In the listing below, find the line with "Neohodnotené" and the line with "hviezdičiek.". Repeat those two lines and all lines between them exactly.

------ Data for analysis

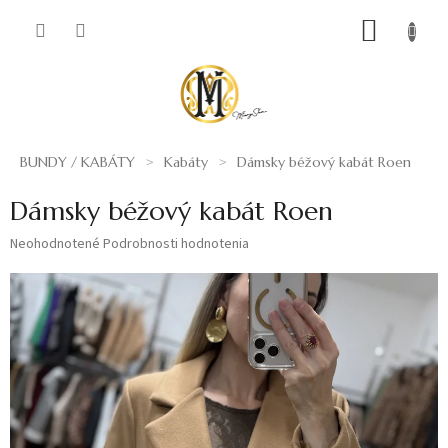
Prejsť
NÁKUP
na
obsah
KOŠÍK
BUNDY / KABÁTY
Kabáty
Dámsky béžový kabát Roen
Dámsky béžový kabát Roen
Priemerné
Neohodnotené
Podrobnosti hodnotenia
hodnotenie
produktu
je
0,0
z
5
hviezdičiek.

------------
------ Data for analysis

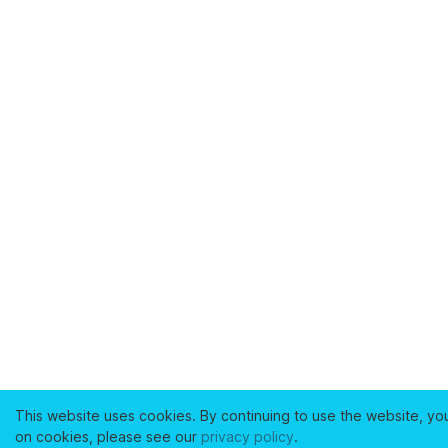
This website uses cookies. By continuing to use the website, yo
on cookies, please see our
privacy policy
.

------------

Output
Neohodnotené
Podrobnosti hodnotenia
hodnotenie
produktu
je
0,0
z
5
hviezdičiek.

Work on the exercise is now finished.